◆ **Given records**
★ ★ ★ ★ ★

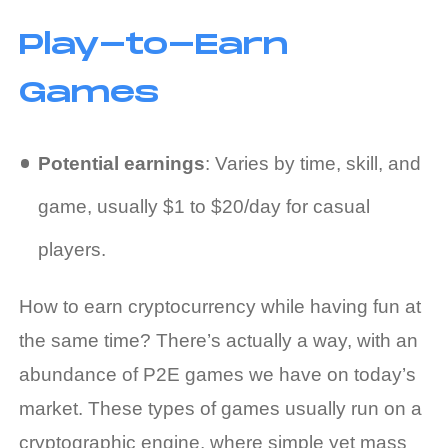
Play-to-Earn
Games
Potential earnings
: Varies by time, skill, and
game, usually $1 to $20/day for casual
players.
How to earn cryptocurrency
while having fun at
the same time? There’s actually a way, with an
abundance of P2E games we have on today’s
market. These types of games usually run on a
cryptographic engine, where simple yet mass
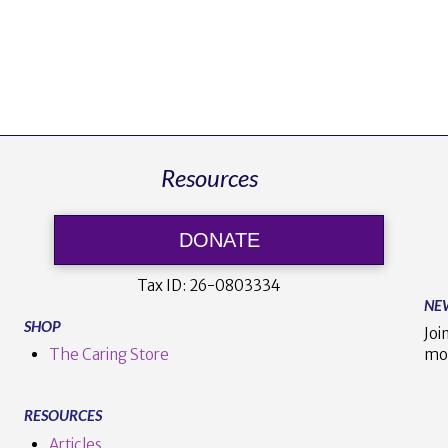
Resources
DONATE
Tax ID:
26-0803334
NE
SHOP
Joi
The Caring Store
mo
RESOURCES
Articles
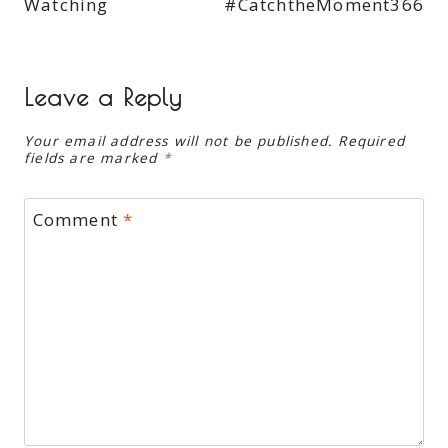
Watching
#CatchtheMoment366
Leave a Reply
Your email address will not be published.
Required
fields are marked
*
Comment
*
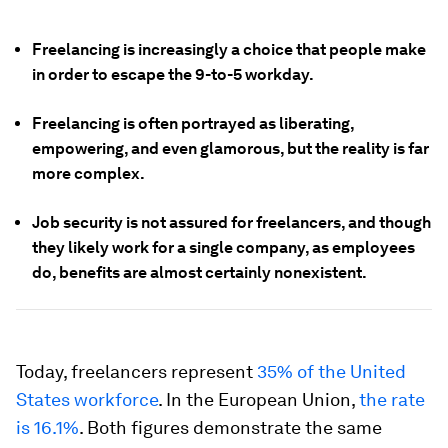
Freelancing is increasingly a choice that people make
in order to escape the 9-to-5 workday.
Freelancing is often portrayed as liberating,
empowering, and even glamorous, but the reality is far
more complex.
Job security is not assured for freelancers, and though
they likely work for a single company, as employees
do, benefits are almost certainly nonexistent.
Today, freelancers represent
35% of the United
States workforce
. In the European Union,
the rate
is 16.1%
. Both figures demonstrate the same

★ ★ ★ ★ ★

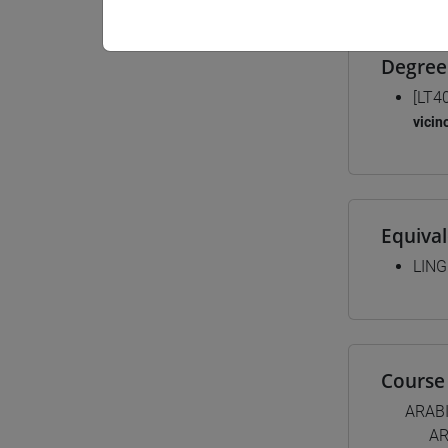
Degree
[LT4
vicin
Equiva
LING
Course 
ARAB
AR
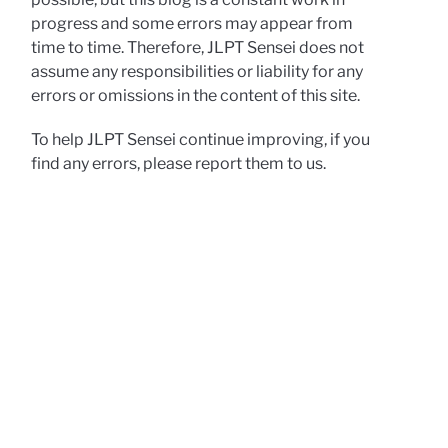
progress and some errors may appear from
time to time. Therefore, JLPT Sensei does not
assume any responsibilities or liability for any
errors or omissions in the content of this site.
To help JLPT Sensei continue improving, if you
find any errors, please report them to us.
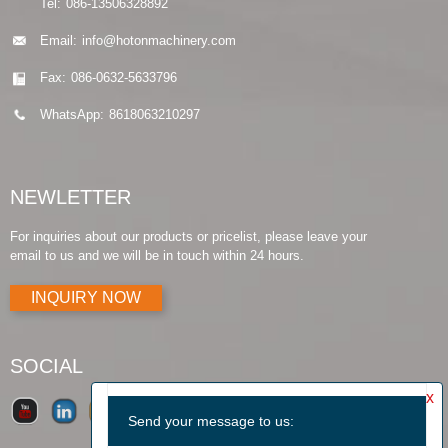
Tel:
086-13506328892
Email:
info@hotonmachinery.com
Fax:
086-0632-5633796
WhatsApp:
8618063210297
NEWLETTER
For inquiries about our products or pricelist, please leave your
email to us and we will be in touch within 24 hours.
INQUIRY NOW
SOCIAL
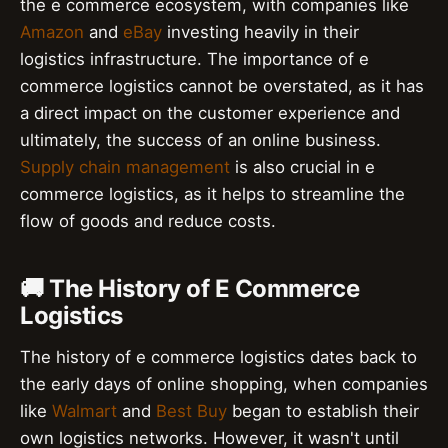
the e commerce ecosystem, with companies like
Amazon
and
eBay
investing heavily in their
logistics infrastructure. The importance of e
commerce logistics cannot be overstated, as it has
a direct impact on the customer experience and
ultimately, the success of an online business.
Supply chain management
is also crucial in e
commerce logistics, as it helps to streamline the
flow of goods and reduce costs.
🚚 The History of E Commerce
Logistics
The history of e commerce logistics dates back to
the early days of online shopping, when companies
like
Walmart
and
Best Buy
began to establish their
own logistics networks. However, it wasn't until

★ ★ ★ ★ ★

◆ **Exercise goal**
Look over the entries above. Copy every line that contains the word "freelancers".

◆ **Result below**
Job security is not assured for freelancers, and though
Today, freelancers represent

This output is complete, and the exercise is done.